■ **What the exercise asks**
Leave the pictures aside and give back every entry below word for word.

━━━━━━━━━━━━━━━━

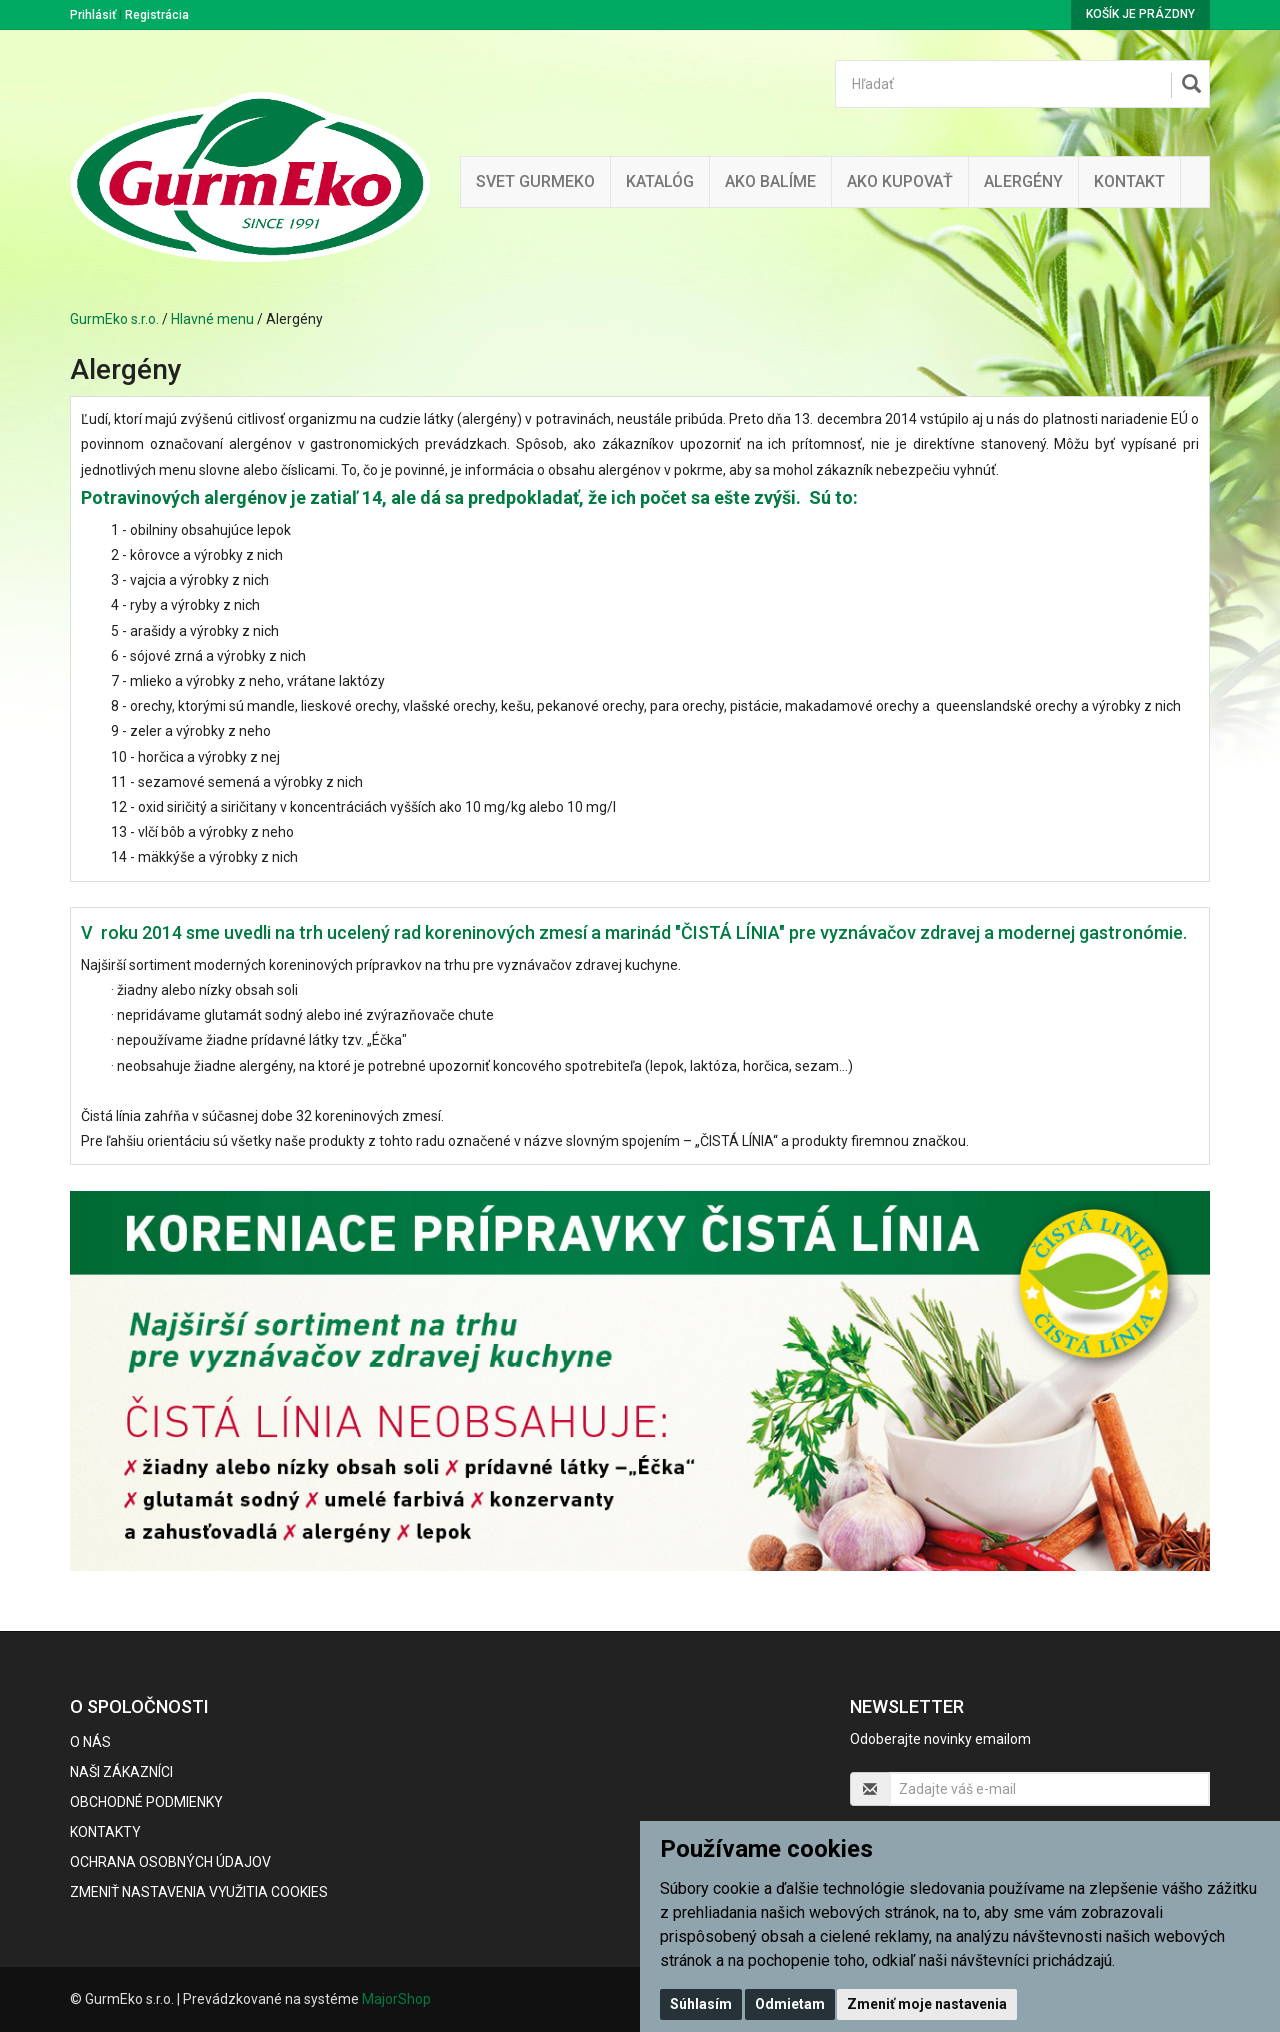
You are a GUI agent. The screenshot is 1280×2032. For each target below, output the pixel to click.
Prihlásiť (93, 15)
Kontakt (1129, 181)
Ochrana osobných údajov (170, 1862)
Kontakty (105, 1832)
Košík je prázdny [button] (1140, 14)
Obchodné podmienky (146, 1802)
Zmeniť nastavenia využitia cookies (199, 1892)
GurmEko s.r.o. (114, 319)
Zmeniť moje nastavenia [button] (927, 2004)
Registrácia (157, 15)
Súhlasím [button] (701, 2004)
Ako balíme (770, 181)
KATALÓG (660, 181)
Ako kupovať (900, 181)
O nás (90, 1742)
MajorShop (396, 1999)
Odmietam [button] (790, 2004)
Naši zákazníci (121, 1772)
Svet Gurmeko (535, 181)
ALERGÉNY (1023, 181)
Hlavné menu (212, 319)
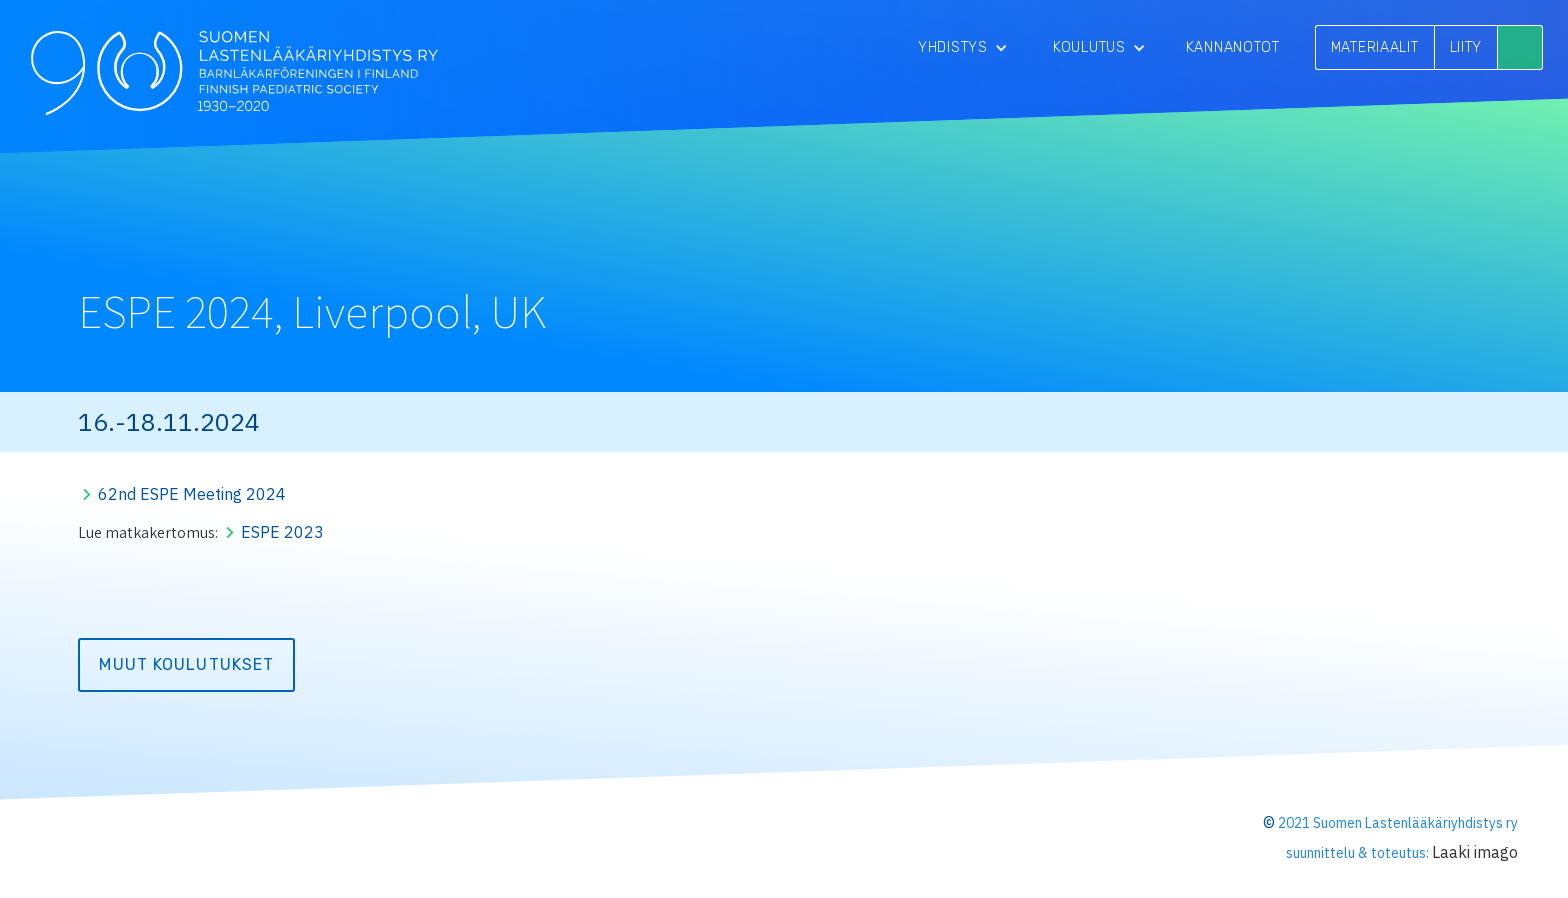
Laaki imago (1475, 852)
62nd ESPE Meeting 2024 (192, 494)
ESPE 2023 (282, 532)
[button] (963, 47)
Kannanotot (1233, 47)
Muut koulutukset (186, 664)
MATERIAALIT (1375, 47)
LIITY (1466, 47)
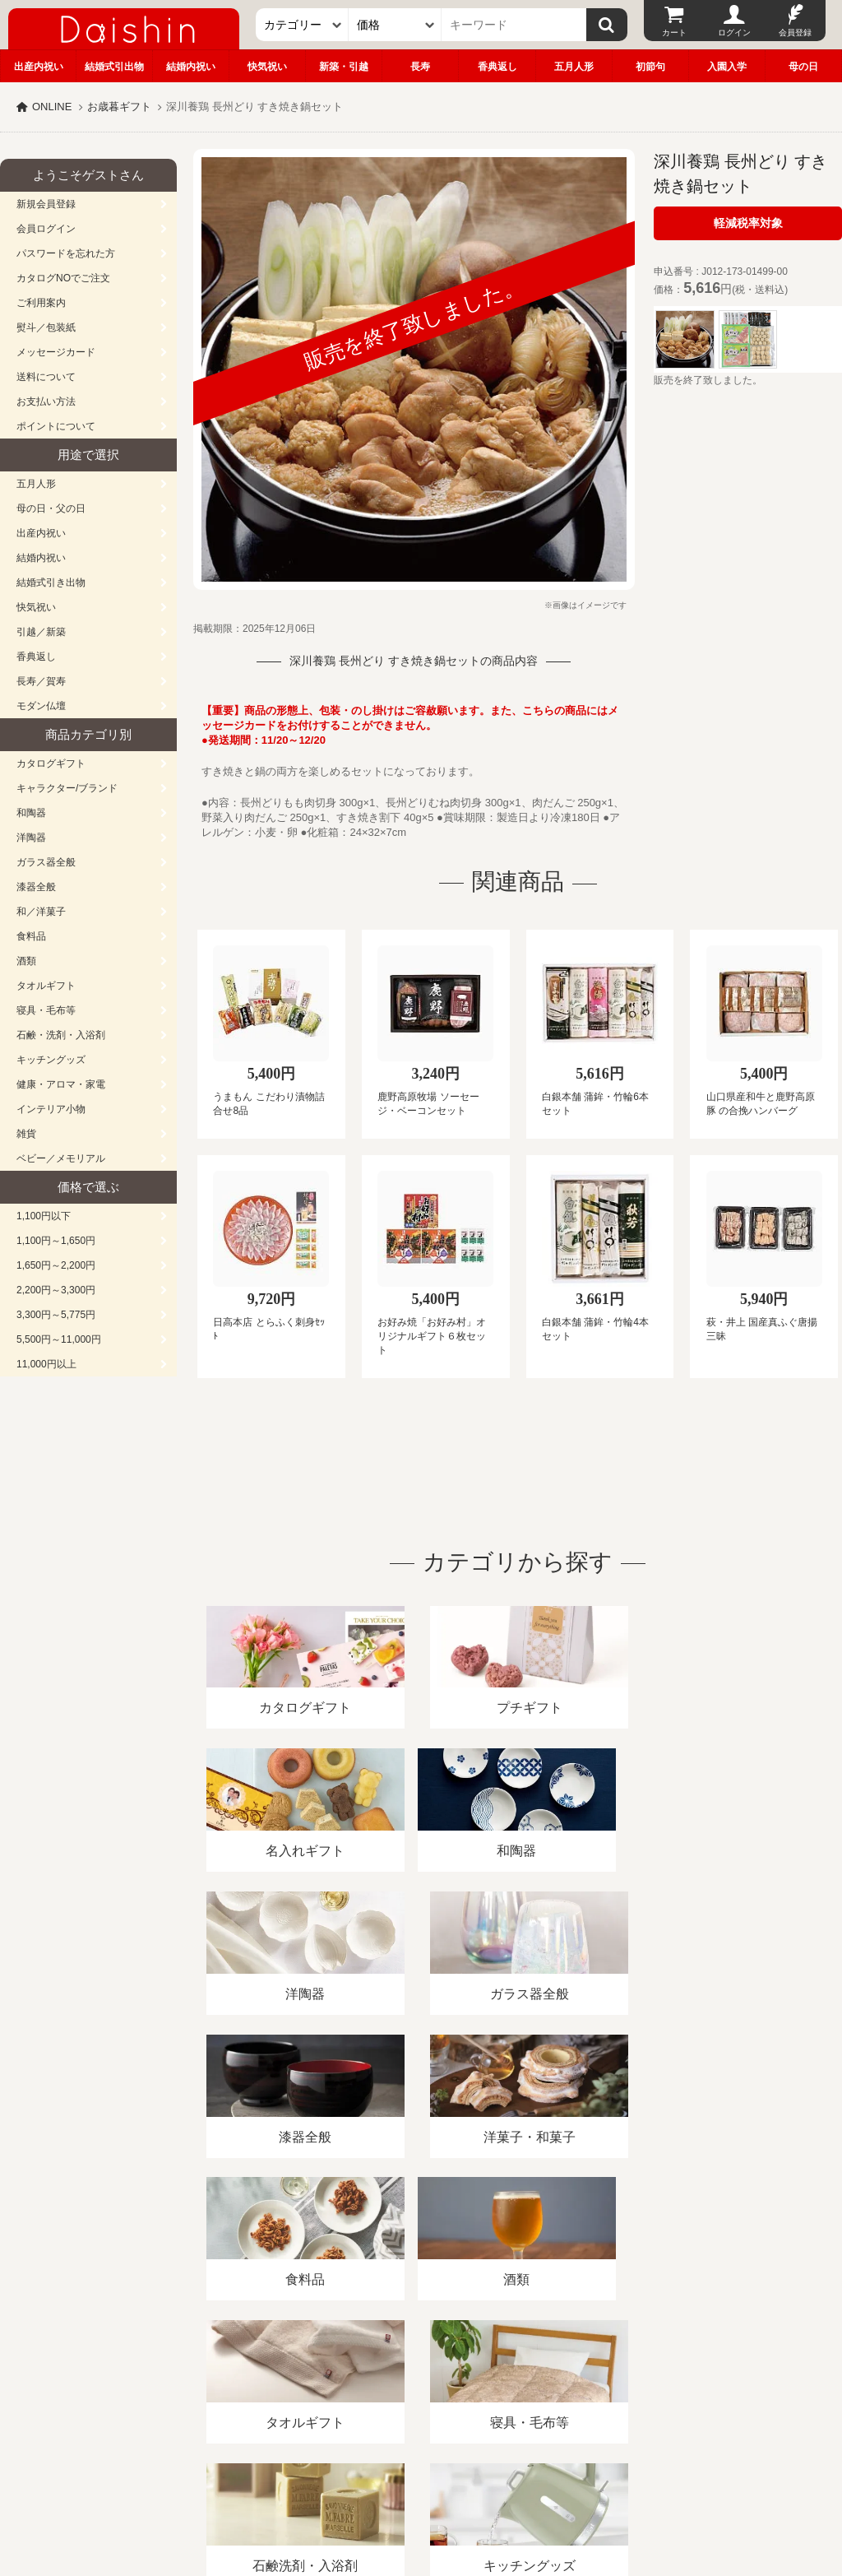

━━━━━━━━━━━━━━━━

■ **Answer box**
You are a GUI agent. The screenshot is 1280×2032. For each target below, output the pixel to click.
Prihlásiť (93, 15)
Kontakt (1129, 181)
Ochrana osobných údajov (170, 1862)
Kontakty (105, 1832)
Košík je prázdny [button] (1140, 14)
Obchodné podmienky (146, 1802)
Zmeniť nastavenia využitia cookies (199, 1892)
GurmEko s.r.o. (114, 319)
Zmeniť moje nastavenia [button] (927, 2004)
Registrácia (157, 15)
Súhlasím [button] (701, 2004)
Ako balíme (770, 181)
KATALÓG (660, 181)
Ako kupovať (900, 181)
O nás (90, 1742)
MajorShop (396, 1999)
Odmietam [button] (790, 2004)
Naši zákazníci (121, 1772)
Svet Gurmeko (535, 181)
ALERGÉNY (1023, 181)
Hlavné menu (212, 319)
Laaki imago (1475, 852)
62nd ESPE Meeting 2024 (192, 494)
ESPE 2023 (282, 532)
[button] (963, 47)
Kannanotot (1233, 47)
Muut koulutukset (186, 664)
MATERIAALIT (1375, 47)
LIITY (1466, 47)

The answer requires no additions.